Your instructions — Return all lines below containing the word "Beach".

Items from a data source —
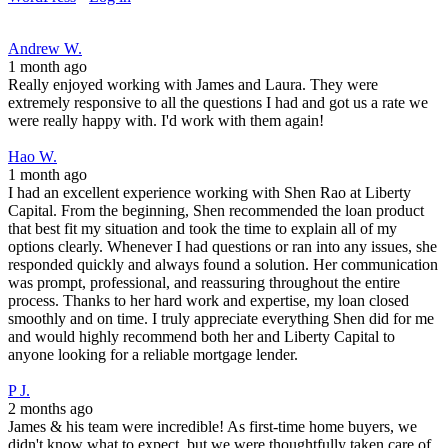
Andrew W.
1 month ago
Really enjoyed working with James and Laura. They were
extremely responsive to all the questions I had and got us a rate we
were really happy with. I'd work with them again!
Hao W.
1 month ago
I had an excellent experience working with Shen Rao at Liberty
Capital. From the beginning, Shen recommended the loan product
that best fit my situation and took the time to explain all of my
options clearly. Whenever I had questions or ran into any issues, she
responded quickly and always found a solution. Her communication
was prompt, professional, and reassuring throughout the entire
process. Thanks to her hard work and expertise, my loan closed
smoothly and on time. I truly appreciate everything Shen did for me
and would highly recommend both her and Liberty Capital to
anyone looking for a reliable mortgage lender.
P J.
2 months ago
James & his team were incredible! As first-time home buyers, we
didn't know what to expect, but we were thoughtfully taken care of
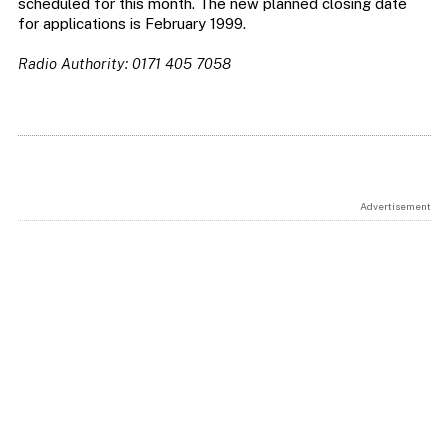
scheduled for this month. The new planned closing date
for applications is February 1999.
Radio Authority: 0171 405 7058
Advertisement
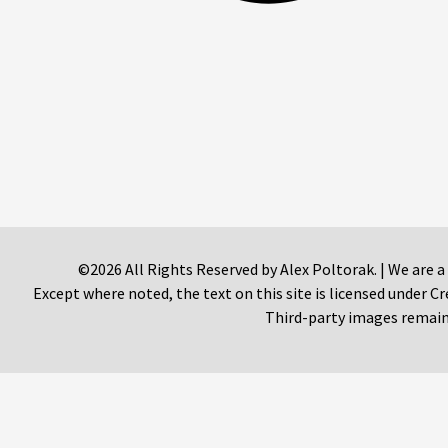
©2026 All Rights Reserved by Alex Poltorak. | We are a
Except where noted, the text on this site is licensed under
Third-party images remain 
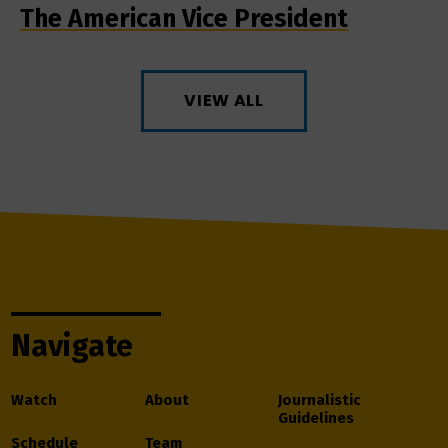
The American Vice President
VIEW ALL
Navigate
Watch
About
Journalistic
Guidelines
Schedule
Team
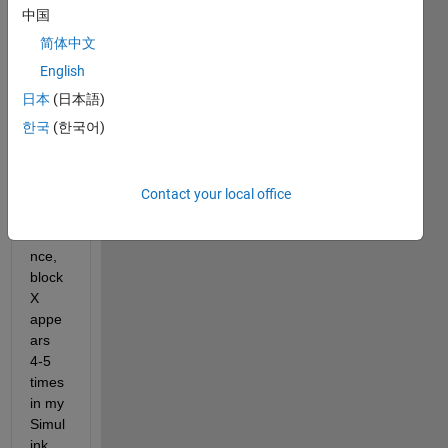
block
中国
s 
简体中文
witho
ut 
English
havin
日本
(日本語)
g to 
한국
(한국어)
creat
e a 
librar
y? 
Contact your local office
For 
insta
nce, 
block 
X 
appe
ars 
4-5 
times 
in my 
Simul
ink 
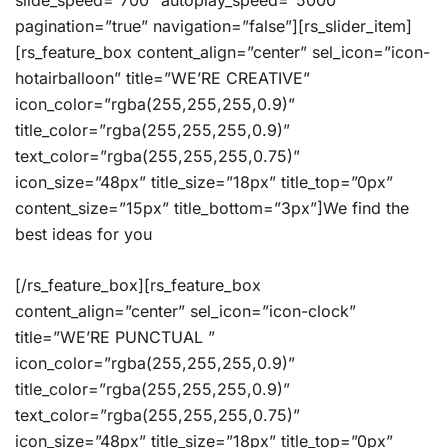
slide_speed=”700″ autoplay_speed=”5000″
pagination=”true” navigation=”false”][rs_slider_item]
[rs_feature_box content_align=”center” sel_icon=”icon-
hotairballoon” title=”WE’RE CREATIVE”
icon_color=”rgba(255,255,255,0.9)”
title_color=”rgba(255,255,255,0.9)”
text_color=”rgba(255,255,255,0.75)”
icon_size=”48px” title_size=”18px” title_top=”0px”
content_size=”15px” title_bottom=”3px”]We find the
best ideas for you
[/rs_feature_box][rs_feature_box
content_align=”center” sel_icon=”icon-clock”
title=”WE’RE PUNCTUAL ”
icon_color=”rgba(255,255,255,0.9)”
title_color=”rgba(255,255,255,0.9)”
text_color=”rgba(255,255,255,0.75)”
icon_size=”48px” title_size=”18px” title_top=”0px”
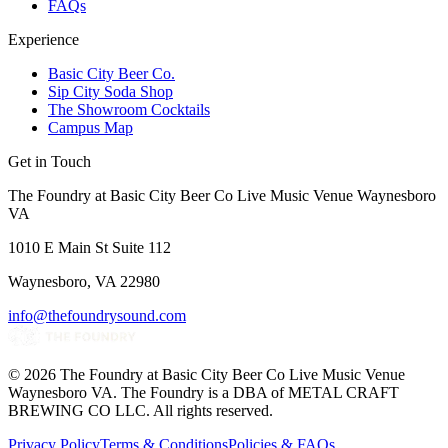
FAQs
Experience
Basic City Beer Co.
Sip City Soda Shop
The Showroom Cocktails
Campus Map
Get in Touch
The Foundry at Basic City Beer Co Live Music Venue Waynesboro
VA
1010 E Main St Suite 112
Waynesboro, VA 22980
info@thefoundrysound.com
©
2026
The Foundry at Basic City Beer Co Live Music Venue
Waynesboro VA
. The Foundry is a DBA of METAL CRAFT
BREWING CO LLC. All rights reserved.
Privacy Policy
Terms & Conditions
Policies & FAQs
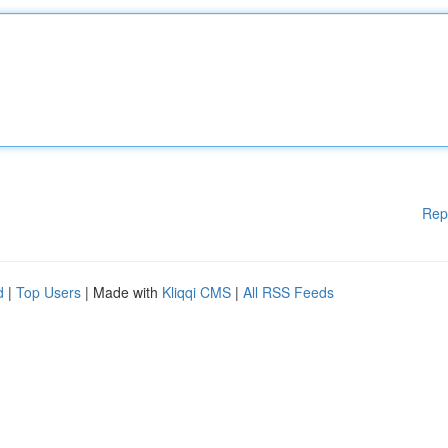
Rep
d
|
Top Users
| Made with
Kliqqi CMS
|
All RSS Feeds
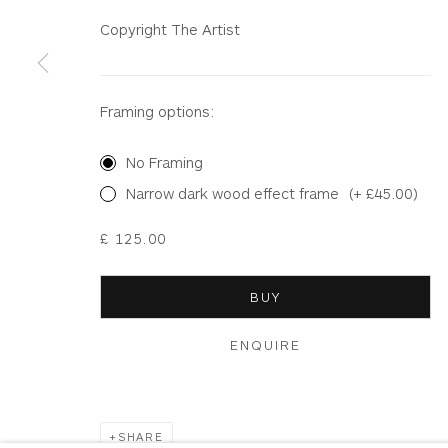
Copyright The Artist
Terms & Conditions
|
Delivery
|
Anti Money Lau
Framing options:
Privacy Policy
Accessibility Policy
Manage cookies
COPYRIGHT © 2026 WHITEWATER CONTEMPORARY GALLE
No Framing
Narrow dark wood effect frame
(+ £45.00)
£ 125.00
BUY
ENQUIRE
SHARE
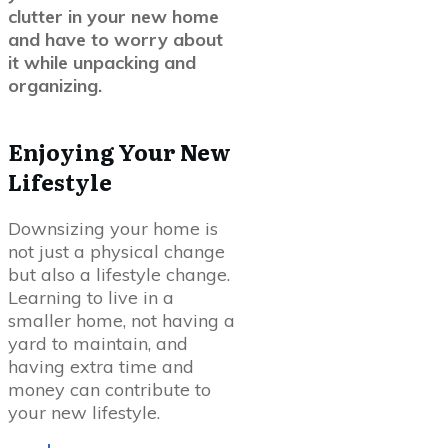
clutter in your new home
and have to worry about
it while unpacking and
organizing.
Enjoying Your New
Lifestyle
Downsizing your home is
not just a physical change
but also a lifestyle change.
Learning to live in a
smaller home, not having a
yard to maintain, and
having extra time and
money can contribute to
your new lifestyle.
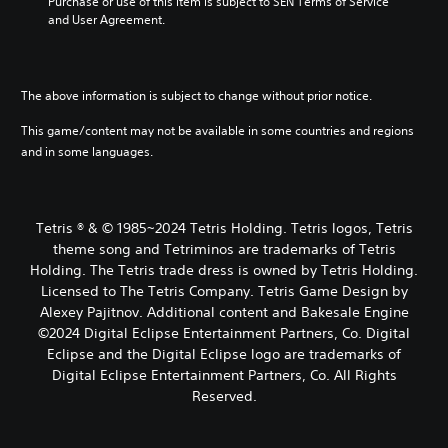
Purchase or use of this item is subject to SEN Terms of Service 
and User Agreement.
The above information is subject to change without prior notice.
This game/content may not be available in some countries and regions
and in some languages.
Tetris ® & © 1985~2024 Tetris Holding. Tetris logos, Tetris
theme song and Tetriminos are trademarks of Tetris
Holding. The Tetris trade dress is owned by Tetris Holding.
Licensed to The Tetris Company. Tetris Game Design by
Alexey Pajitnov. Additional content and Bakesale Engine
©2024 Digital Eclipse Entertainment Partners, Co. Digital
Eclipse and the Digital Eclipse logo are trademarks of
Digital Eclipse Entertainment Partners, Co. All Rights
Reserved.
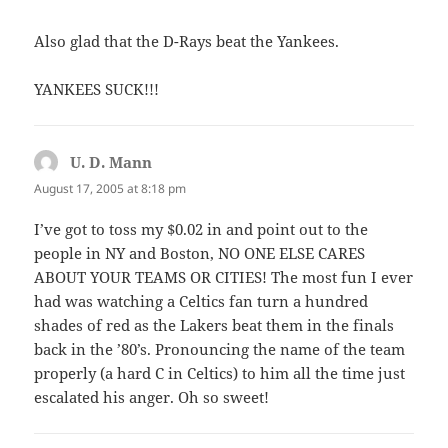
Also glad that the D-Rays beat the Yankees.
YANKEES SUCK!!!
U. D. Mann
says:
August 17, 2005 at 8:18 pm
I’ve got to toss my $0.02 in and point out to the
people in NY and Boston, NO ONE ELSE CARES
ABOUT YOUR TEAMS OR CITIES! The most fun I ever
had was watching a Celtics fan turn a hundred
shades of red as the Lakers beat them in the finals
back in the ’80’s. Pronouncing the name of the team
properly (a hard C in Celtics) to him all the time just
escalated his anger. Oh so sweet!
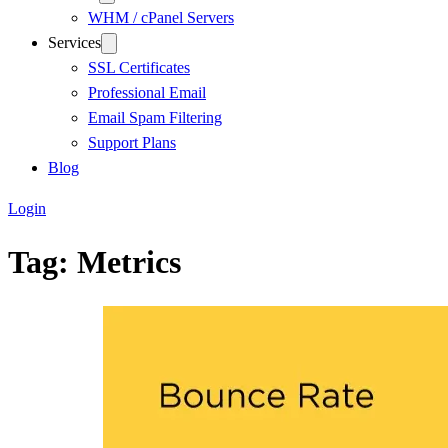
WHM / cPanel Servers
Services
SSL Certificates
Professional Email
Email Spam Filtering
Support Plans
Blog
Login
Tag:
Metrics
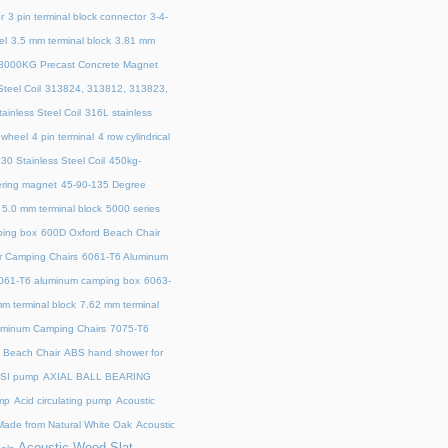
r
3 pin terminal block connector
3-4-
el
3.5 mm terminal block
3.81 mm
3000KG Precast Concrete Magnet
teel Coil
313824, 313812, 313823,
ainless Steel Coil
316L stainless
 wheel
4 pin terminal
4 row cylindrical
30 Stainless Steel Coil
450kg-
ring magnet
45‑90‑135 Degree
5.0 mm terminal block
5000 series
ing box
600D Oxford Beach Chair
r Camping Chairs
6061-T6 Aluminum
061-T6 aluminum camping box
6063-
m terminal block
7.62 mm terminal
uminum Camping Chairs
7075-T6
y Beach Chair
ABS hand shower for
SI pump
AXIAL BALL BEARING
mp
Acid circulating pump
Acoustic
ade from Natural White Oak
Acoustic
Acoustic Wood Slat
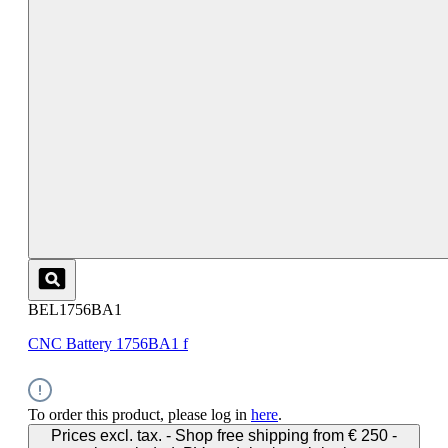
BEL1756BA1
CNC Battery 1756BA1 f
To order this product, please log in
here
.
Prices excl. tax. - Shop free shipping from € 250 -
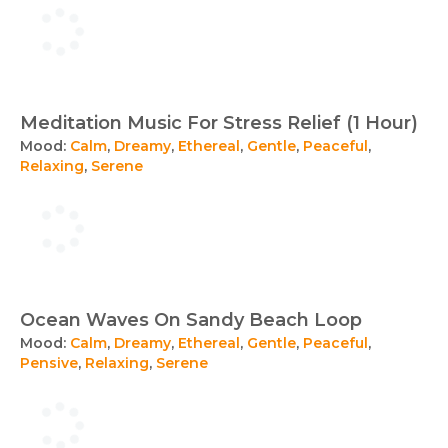
Meditation Music For Stress Relief (1 Hour)
Mood:
Calm
,
Dreamy
,
Ethereal
,
Gentle
,
Peaceful
,
Relaxing
,
Serene
Ocean Waves On Sandy Beach Loop
Mood:
Calm
,
Dreamy
,
Ethereal
,
Gentle
,
Peaceful
,
Pensive
,
Relaxing
,
Serene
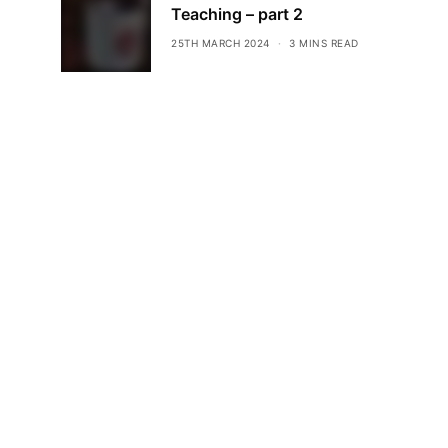
Teaching – part 2
25TH MARCH 2024
3 MINS READ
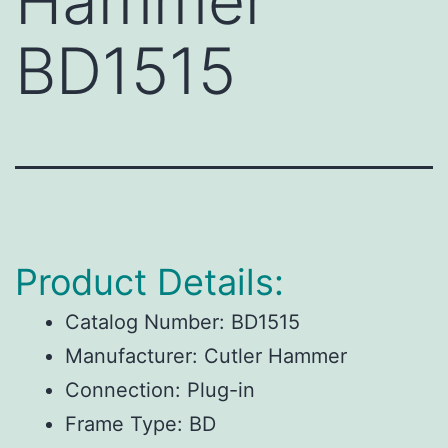
Hammer
BD1515
Product Details:
Catalog Number:
BD1515
Manufacturer:
Cutler Hammer
Connection:
Plug-in
Frame Type:
BD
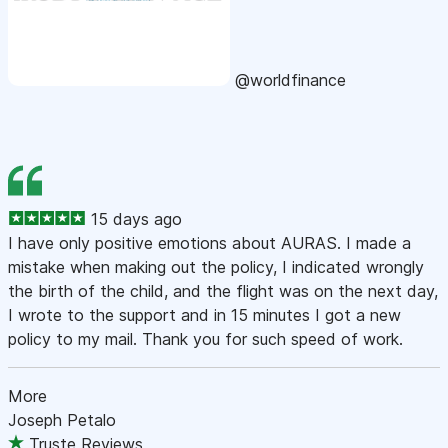
@worldfinance
15 days ago
I have only positive emotions about AURAS. I made a
mistake when making out the policy, I indicated wrongly
the birth of the child, and the flight was on the next day,
I wrote to the support and in 15 minutes I got a new
policy to my mail. Thank you for such speed of work.
More
Joseph Petalo
Truste Reviews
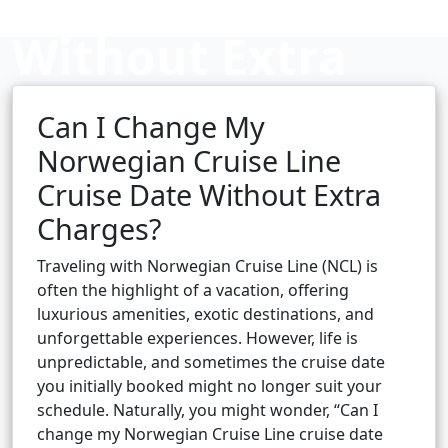
Without Extra
Charges?
Can I Change My
Norwegian Cruise Line
Cruise Date Without Extra
Cruise booking hub
Charges?
Traveling with Norwegian Cruise Line (NCL) is
often the highlight of a vacation, offering
luxurious amenities, exotic destinations, and
unforgettable experiences. However, life is
unpredictable, and sometimes the cruise date
you initially booked might no longer suit your
schedule. Naturally, you might wonder, “Can I
change my Norwegian Cruise Line cruise date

Written answer —
600D Oxford Beach Chair
y Beach Chair
Ocean Waves On Sandy Beach Loop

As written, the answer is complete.